No more store-bought cracker crust! This recipe is perfect! Thank you for sharing!
This turned out absolutely wonderful with the cheesecake that I made. Thank you!
This is one of my favorite crusts of all time! So easy & perfect for so many recipes!
This is such an easy recipe. I love to make a few crusts at a time and freeze them!
Great recipe – very tasty!
Graham cracker crust is my favorite!
This recipe made a really great crust! It’s my go to now. 😉
How many cups of crumbs should I have before I add the sugar and butter.
Thank you.
The measurement isn’t by “cups” so much as it is by “crackers”.. you want to use 1 sleeve of graham crackers (about 9) I am GUESSING this would be around 2 c. of crumbs.
Thank you for your response
Based on your 1 package graham crust, what does it measure out to? 1 cup?
1 1/2 cups?
This would be very helpful
Thanks
Hey : )
l live in Canada, the Graham crackers we buy in a box has 2 sleeves in it and they are single squares in each sleeve do l use them all? Or once crushed what is the cup(s) measurement we need?
Thanks so much
A box in the U.S. typically has 3 packs, totalling about 14-15 oz.
If your squares are about 3″x3″ you will want to use 18 squares. Hope this helps!
I keep coming across Graham crackers. Here in United Kingdom crackers are for eating with cheese. Are they perhaps a digestive sweet biscuit. I would very much appreciate your advice. Many thanks
They are a sweet, flat “cracker”.. probably closer to what you would call a biscuit because it is sweet like a cookie. It is flat and rectangular. haha I know, so confusing! If you google it, you will see what I’m talking about haha! Hope this helps!
I like this recipe. It is very similar to the one my grandma taught me. If you want to try something a little different it also works well with chocolate or cinnamon graham crackers.

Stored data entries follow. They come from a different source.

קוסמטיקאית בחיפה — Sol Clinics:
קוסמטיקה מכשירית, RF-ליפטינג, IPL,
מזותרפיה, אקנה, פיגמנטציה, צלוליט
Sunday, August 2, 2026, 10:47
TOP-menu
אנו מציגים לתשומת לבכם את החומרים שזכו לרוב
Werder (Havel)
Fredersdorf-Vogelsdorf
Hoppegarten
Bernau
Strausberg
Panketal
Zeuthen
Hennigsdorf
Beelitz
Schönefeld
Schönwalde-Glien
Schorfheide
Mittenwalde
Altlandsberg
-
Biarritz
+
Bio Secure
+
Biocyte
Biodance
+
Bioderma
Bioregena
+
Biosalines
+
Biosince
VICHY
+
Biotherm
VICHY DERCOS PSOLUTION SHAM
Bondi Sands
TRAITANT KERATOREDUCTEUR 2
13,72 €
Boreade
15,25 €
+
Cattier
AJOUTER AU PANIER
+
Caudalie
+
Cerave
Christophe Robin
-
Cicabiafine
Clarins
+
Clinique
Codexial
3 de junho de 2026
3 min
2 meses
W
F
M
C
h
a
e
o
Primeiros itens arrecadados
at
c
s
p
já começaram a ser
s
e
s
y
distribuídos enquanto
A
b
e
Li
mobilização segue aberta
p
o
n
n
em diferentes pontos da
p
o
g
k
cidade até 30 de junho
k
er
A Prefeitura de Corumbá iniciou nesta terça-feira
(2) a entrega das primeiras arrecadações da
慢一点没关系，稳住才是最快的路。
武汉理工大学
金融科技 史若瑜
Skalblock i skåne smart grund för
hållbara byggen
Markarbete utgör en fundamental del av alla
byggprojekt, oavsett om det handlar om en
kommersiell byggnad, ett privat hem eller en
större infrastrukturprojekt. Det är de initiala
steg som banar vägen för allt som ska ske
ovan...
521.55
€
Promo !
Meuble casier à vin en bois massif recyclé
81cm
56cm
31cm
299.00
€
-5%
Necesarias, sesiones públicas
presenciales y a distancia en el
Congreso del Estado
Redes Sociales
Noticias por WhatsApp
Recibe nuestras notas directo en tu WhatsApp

So I’m kind of new to making desserts…I typically hate baking, but lately I’ve been wanting cheesecake! Would this recipe work for a spring form pan, too? Or do you have an idea of how much more graham crackers, etc. you would need for a spring form pan?
Yes! It works in a spring-form pan as well. Unless you want a really thick crust you wouldn’t need to add more graham crackers or anything. Typically I just press it into the bottom of the pan and don’t try to go up the sides at all. It is just a bottom crust. be sure to line it with parchment paper around the sides! That will make it stay nice and pretty and your cheesecake won’t get stuck to the sides when you take it off.
Thank you. I’ll keep this one on hand.